Aucun représentant de Facebook Canada ne s’est présenté à la salle d’audience 4.26 du palais de justice de Québec pour répondre à une accusation d’outrage au tribunal. 

Le populaire réseau social a jusqu'à maintenant fait défaut de fournir, sur ordre de la cour, des informations dans le cadre d’une poursuite pour diffamation impliquant le demandeur Steve Genest, de Lévis, et le défendeur René-Alain Bédard, un internaute de Château-Richer.

Envoyer un message «fort»

Six missives ont été transmises par huissier ces derniers mois à Facebook Canada, à Toronto et à Montréal.

Celles-ci sont demeurées sans réponse, même si les documents ont bel et bien été reçus par quelqu’un en mains propres, a expliqué Me Maxime Ouellette, l’avocat de Steve Genest.  

Aucun numéro de téléphone n’a été trouvé. «On a fait d’innombrables démarches pour tenter de les joindre», a-t-il dit. 

Face à cette situation, une juge, en décembre, a ordonné à Facebook de comparaître à Québec pour outrage au tribunal.

Aucun représentant du réseau social ne s'étant rendu au palais de justice de Québec pour la comparution, Me Ouellette a demandé au juge Pierre Coderre, de la Cour du Québec, de condamner Facebook à une amende de 50 000 $ pour outrage au tribunal.

«Je pense que c’est une première.
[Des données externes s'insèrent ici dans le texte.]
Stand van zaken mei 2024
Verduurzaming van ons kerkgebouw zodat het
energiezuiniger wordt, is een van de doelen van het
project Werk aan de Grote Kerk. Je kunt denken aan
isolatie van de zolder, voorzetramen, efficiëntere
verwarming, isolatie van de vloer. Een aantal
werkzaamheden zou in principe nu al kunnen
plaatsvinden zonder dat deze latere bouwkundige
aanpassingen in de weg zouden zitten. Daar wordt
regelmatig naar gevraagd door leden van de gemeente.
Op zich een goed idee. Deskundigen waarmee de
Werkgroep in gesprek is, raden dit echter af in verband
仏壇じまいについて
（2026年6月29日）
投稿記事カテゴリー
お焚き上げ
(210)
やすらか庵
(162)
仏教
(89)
Vous avez l’occasion d’envoyer un message», a soumis l’avocat. 

«Politique d’entreprise»

«Par le non-respect de Facebook de l’ordonnance et de l’autorité des tribunaux, on vient miner l’administration de la justice et on vient aussi affecter le bon fonctionnement du déroulement de la justice», a-t-il argué. 
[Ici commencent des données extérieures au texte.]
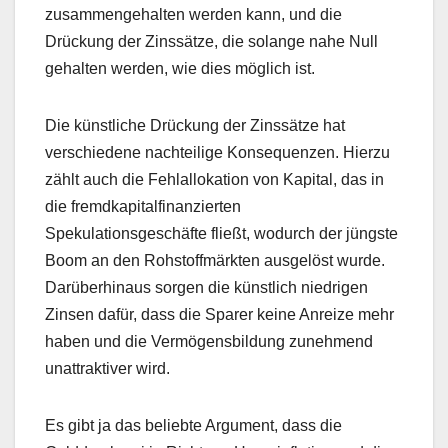
zusammengehalten werden kann, und die
Drückung der Zinssätze, die solange nahe Null
gehalten werden, wie dies möglich ist.
Die künstliche Drückung der Zinssätze hat
verschiedene nachteilige Konsequenzen. Hierzu
zählt auch die Fehlallokation von Kapital, das in
die fremdkapitalfinanzierten
Spekulationsgeschäfte fließt, wodurch der jüngste
Boom an den Rohstoffmärkten ausgelöst wurde.
Darüberhinaus sorgen die künstlich niedrigen
Zinsen dafür, dass die Sparer keine Anreize mehr
haben und die Vermögensbildung zunehmend
unattraktiver wird.
Es gibt ja das beliebte Argument, dass die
«Je pense que vous pouvez conclure que Facebook est une société publique avec de grands moyens et, aussi grands ses moyens soient-ils, une société ne devrait pas se placer au-dessus de l’autorité des tribunaux», a ajouté Me Ouellette.

Selon lui, ne pas respecter les ordonnances de la cour relève, dans ce cas, d'«une politique d’entreprise». «Le message que les tribunaux doivent envoyer doit être fort», a-t-il soutenu. 

Le juge a mis la décision en délibéré. 

Publication Facebook en litige

En décembre 2017, Steve Genest a intenté une poursuite en diffamation de 27 500 $ contre René-Alain Bédard. Ce dernier avait rédigé en octobre 2017 une publication accompagnée de la photo de Genest en rapportant ses condamnations pour violence conjugale et une récente accusation de même nature. 

«Partagez au max pour prévenir les dames du danger potentiel», écrivait Bédard. 

Un juge a ordonné à Facebook Canada Ltd. de communiquer aux parties «les commentaires publics», ainsi que le nombre de personnes qui ont cliqué sur l'icône «j'aime» et qui «ont partagé à d'autres, sans le commenter, le message publié». 

Pour le défendeur René-Alain Bédard, qui était présent aujourd'hui au palais de justice de Québec, toutes ces démarches concernant Facebook dans cette affaire sont une «perte de temps». 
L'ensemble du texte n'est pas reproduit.